# Connects to AD HOC network but no internet access



## kuldipbaldha (Dec 31, 2010)

Hello,

I have TP LINK - WN321G wireless adapter usb for my desktop pc 

I use Huawai UMG1831 data card on laptop by which i access internet on laptop.

Now i was trying to use wireless adapter to access internet on the desktop pc(running windows xp sp2) via AD HOC connection made on the laptop(running windows xp sp3).

Wireless adapter installed successfully on the desktop and seek and connect to the AD HOC connection also which i made on laptop but after that i cant access internet on desktop.

I tried to change DNS server address on desktop pc, and TCP/IP settings to but still same problem persist.

I used internet on ipod touch by same AD HOC connection and it works perfectly but on desktop gives problem.
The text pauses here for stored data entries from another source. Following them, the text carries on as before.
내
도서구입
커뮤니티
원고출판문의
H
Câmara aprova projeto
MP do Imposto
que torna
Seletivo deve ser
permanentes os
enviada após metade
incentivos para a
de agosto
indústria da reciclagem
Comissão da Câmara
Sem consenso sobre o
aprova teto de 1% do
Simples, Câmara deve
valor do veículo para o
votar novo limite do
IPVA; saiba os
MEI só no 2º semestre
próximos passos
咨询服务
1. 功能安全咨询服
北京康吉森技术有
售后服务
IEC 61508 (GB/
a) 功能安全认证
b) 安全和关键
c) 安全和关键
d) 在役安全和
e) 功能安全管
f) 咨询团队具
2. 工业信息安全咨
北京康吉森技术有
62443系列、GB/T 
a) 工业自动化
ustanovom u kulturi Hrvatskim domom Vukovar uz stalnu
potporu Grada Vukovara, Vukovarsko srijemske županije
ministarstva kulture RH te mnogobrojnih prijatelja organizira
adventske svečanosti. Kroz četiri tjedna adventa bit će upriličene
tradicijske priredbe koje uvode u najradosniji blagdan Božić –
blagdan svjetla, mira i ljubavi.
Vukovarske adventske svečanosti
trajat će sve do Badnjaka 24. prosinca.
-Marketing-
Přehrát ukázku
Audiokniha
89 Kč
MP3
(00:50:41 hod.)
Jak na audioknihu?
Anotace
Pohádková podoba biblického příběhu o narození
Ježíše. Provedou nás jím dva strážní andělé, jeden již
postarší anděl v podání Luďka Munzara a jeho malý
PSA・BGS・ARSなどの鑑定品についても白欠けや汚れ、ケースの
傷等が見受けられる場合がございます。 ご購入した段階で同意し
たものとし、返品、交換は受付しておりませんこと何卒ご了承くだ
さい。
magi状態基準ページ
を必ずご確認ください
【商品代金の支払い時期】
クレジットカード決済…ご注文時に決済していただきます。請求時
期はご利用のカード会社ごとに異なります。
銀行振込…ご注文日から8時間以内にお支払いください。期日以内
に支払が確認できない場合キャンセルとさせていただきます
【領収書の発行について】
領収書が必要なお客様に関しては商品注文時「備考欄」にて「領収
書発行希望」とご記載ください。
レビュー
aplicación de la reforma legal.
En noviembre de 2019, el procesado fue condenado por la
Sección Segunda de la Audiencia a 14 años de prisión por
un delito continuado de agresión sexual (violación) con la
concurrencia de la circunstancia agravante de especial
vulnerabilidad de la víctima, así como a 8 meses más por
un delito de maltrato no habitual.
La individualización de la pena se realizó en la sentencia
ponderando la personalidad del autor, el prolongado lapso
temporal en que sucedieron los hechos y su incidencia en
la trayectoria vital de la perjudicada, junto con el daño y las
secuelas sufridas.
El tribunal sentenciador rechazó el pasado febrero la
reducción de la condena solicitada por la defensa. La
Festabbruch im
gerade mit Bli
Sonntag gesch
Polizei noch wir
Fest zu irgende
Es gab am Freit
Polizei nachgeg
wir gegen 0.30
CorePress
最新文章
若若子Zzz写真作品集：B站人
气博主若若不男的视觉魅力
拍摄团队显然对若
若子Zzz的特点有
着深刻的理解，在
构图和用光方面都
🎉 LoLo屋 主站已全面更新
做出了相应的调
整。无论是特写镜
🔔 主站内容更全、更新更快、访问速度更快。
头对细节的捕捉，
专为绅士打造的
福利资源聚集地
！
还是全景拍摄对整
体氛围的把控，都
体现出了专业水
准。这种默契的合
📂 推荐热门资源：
Please help me to resolve the issue.


----------



## rgsalinger (May 18, 2009)

Is the ip address on the laptop within the same subnet as the desktop? Also don't you have to bridge the two adapters - look up network bridging?


----------



## kuldipbaldha (Dec 31, 2010)

yes.......subnet mask is same for both desktop and laptop....
I want to connect to my AD HOC wireless network made on my Laptop which has built in wifi whereas on my desktop i used Usb wireless adapter.
Want to share net wirelessly from my laptop to desktop but on desktop net didnt connect after connected to wireless ad hoc network.


----------



## rgsalinger (May 18, 2009)

This might help you assuming you're running XP you need to bridge your two connections. 
http://www.homenethelp.com/web/howto/windows-xp-bridge-setup.asp

Let us know if it works


----------